(ACTIVITY)
Find and copy each line of the records where the string "target" shows up.

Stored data
● ● ● ● ● ● ●

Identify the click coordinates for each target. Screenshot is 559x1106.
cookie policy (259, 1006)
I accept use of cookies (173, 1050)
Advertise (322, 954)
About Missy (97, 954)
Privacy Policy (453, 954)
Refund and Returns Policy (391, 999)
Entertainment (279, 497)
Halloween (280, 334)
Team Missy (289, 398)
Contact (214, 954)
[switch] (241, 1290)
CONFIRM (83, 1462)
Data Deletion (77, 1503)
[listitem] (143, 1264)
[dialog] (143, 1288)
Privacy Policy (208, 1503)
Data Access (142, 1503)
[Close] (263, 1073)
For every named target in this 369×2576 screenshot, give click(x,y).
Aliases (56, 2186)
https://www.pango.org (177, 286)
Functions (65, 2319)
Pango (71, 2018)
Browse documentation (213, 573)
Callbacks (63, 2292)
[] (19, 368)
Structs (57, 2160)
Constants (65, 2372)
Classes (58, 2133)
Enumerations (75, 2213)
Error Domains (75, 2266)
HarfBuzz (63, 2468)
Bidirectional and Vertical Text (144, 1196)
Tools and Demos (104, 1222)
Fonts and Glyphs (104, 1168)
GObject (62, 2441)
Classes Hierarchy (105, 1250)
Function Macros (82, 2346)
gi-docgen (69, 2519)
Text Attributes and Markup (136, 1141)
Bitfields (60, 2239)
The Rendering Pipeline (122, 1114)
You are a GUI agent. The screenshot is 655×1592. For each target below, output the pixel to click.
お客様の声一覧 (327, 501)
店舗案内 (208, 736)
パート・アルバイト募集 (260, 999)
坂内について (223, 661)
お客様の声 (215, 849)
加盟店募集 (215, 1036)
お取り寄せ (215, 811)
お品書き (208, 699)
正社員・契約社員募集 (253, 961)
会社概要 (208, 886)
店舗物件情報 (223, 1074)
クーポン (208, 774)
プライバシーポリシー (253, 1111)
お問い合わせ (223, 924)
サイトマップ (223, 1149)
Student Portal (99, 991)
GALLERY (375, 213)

● ● ● ● ● ● ●

(REPLY)
Identify the click coordinates for each target. Screenshot is 559x1106.
For every named target in this 369×2576 screenshot, give click(x,y).
You are a GUI agent. The screenshot is 655×1592. For each target below, output the pixel to click.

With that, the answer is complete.